There are just some days when I am overcome with how grateful I am for Jason. Growing up I never understood just how essential love and friendship could be. It wasn't until I married Jason that I started to understand it. I've always been a private and independent person. I prefer to do things on my own and to not be a bother to anyone else. I saw people as two extremes, co-dependent and independent, I never considered the idealism of interdependence. For a long time I was stubborn and tried to push Jason away or prove to him that I was independent and that I didn't need him. Thank heavens he was patient with me because I gave him so many reasons to become frustrated and not worth his time. I am forever grateful for his patience. I remember having conversations with Jason when we were dating about the importance of interdependence in a relationship. That was a tough lesson for me to learn because I was so stubborn and felt the need to prove that I didn't need people in order to be happy. But here I am three years later completely relying on my husband and him relying on me. Jason taught me that there is courage in humility.

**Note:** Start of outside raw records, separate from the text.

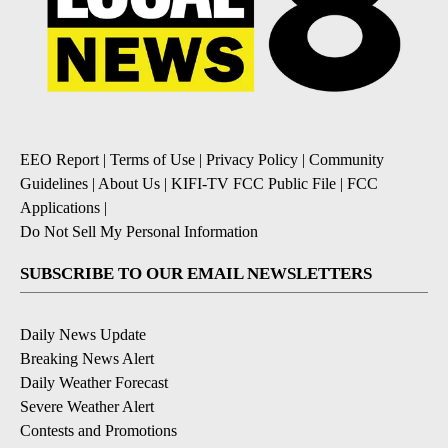
EEO Report
|
Terms of Use
|
Privacy Policy
|
Community
Guidelines
|
About Us
|
KIFI-TV FCC Public File
|
FCC
Applications
|
Do Not Sell My Personal Information
SUBSCRIBE TO OUR EMAIL NEWSLETTERS
Daily News Update
Breaking News Alert
Daily Weather Forecast
Severe Weather Alert
Contests and Promotions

Being in a mutually loving and trusting relationship is the greatest gift in the entire world. Jason is everything to me and as we start a family I want my children to know that. I always want my children to understand that their father comes first in my life and that my relationship with him is the most important thing to me. We chose each other to be life and eternal partners, committed to a loving and intimate relationship. When all is said and done, after youth and after children, Jason is the one person I will be left with. In the end it will be just us. Our kids will grow up and they will leave us for their own special relationships and that will be ok because I will be left with my best friend, lover, confidant and husband. Kickin' it at 60 years old alone with my honey sounds pretty darn awesome.